Autotransfusion: Autotransfusion involves taking the patient’s own blood that has been drained from the chest, filtering it, and then transfusing it back into the vascular system.
Monitor a chest tube unit for any kinks or bubbling: These could indicate an air leak, but do not clamp a chest tube without a physician’s order because clamping may lead to tension pneumothorax.
Chest tube: A small chest tube is inserted near the second intercostal space to drain the fluid and air. For patients with the jeopardized gas exchange, chest tube insertion may be necessary to achieve lung re-expansion. The priority is to maintain airway, breathing, and circulation. The most important interventions focus on rein flatting the lung by evacuating the pleural air. Patients with a primary spontaneous pneumothorax that is small with minimal symptoms may have spontaneous sealing and lung re-expansion.

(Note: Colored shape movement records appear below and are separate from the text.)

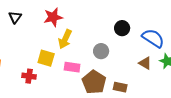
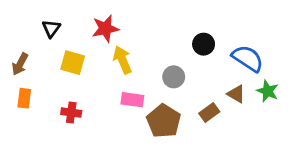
yellow arrow: (65, 39) -> (122, 60), turned 132
yellow square: (46, 58) -> (73, 63), moved
brown rectangle: (120, 87) -> (209, 112), moved, turned -48

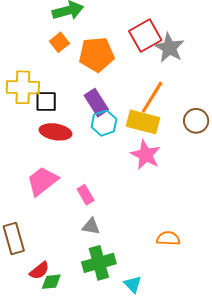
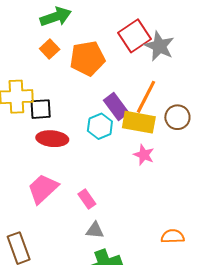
purple rectangle: (96, 103) -> (116, 106), moved
brown circle: (196, 121) -> (177, 117), moved
pink star: (146, 155) -> (144, 155), size x0.7

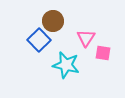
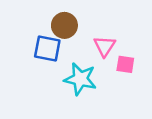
blue square: (39, 40) -> (47, 49), turned -35

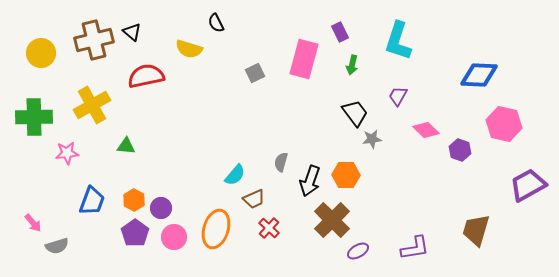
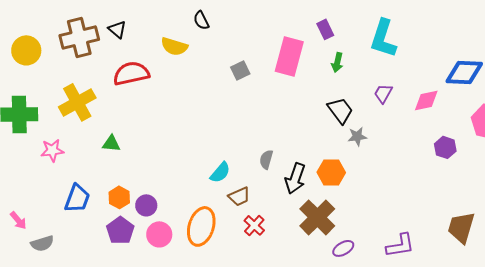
pink diamond: (426, 130) -> (426, 100), moved, turned -56

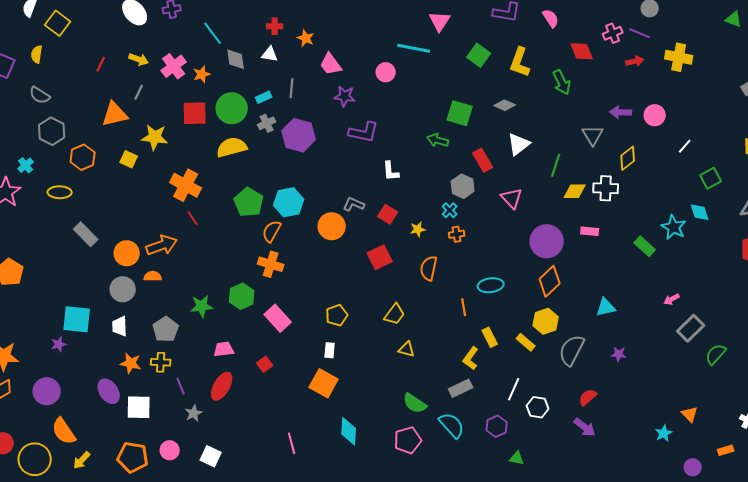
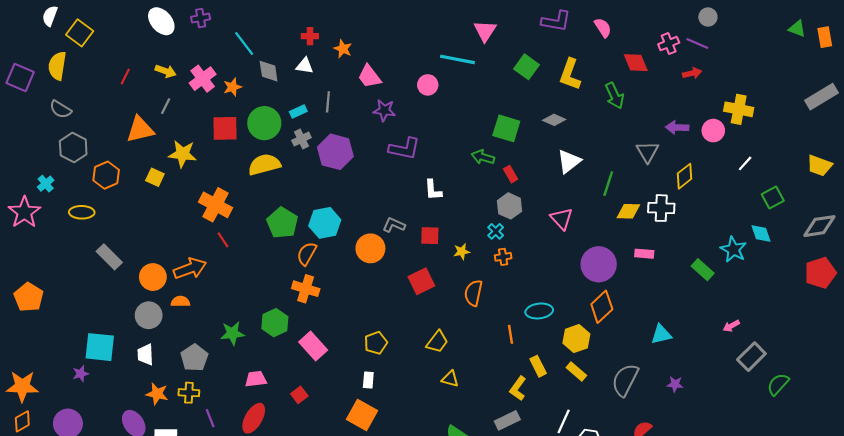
yellow semicircle: (37, 54) -> (57, 66), size x1.5
yellow cross: (679, 57) -> (739, 109), moved
red rectangle: (483, 160) -> (511, 174), moved, size x0.7
red square: (388, 214) -> (430, 236), turned -30
yellow hexagon: (546, 321) -> (576, 339), moved

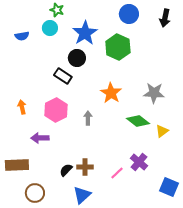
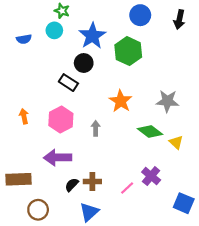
yellow triangle: (162, 131) -> (176, 142), turned -40
purple arrow: (40, 138) -> (58, 158), moved, size x1.4

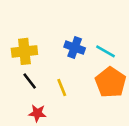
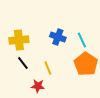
cyan line: (105, 51) -> (82, 40), turned 35
red star: (37, 113) -> (38, 86), moved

Antibiotics: Antibiotics are usually prescribed to combat infection from contamination.
Oxygen therapy: The patient with possible tension pneumothorax should immediately be given a high concentration of supplemental oxygen to treat the hypoxemia.
Prevention of Pneumothorax
There is no known way to prevent a collapsed lung. Following standard procedure can reduce the risk of a pneumothorax when scuba diving. You can decrease your risk by not smoking.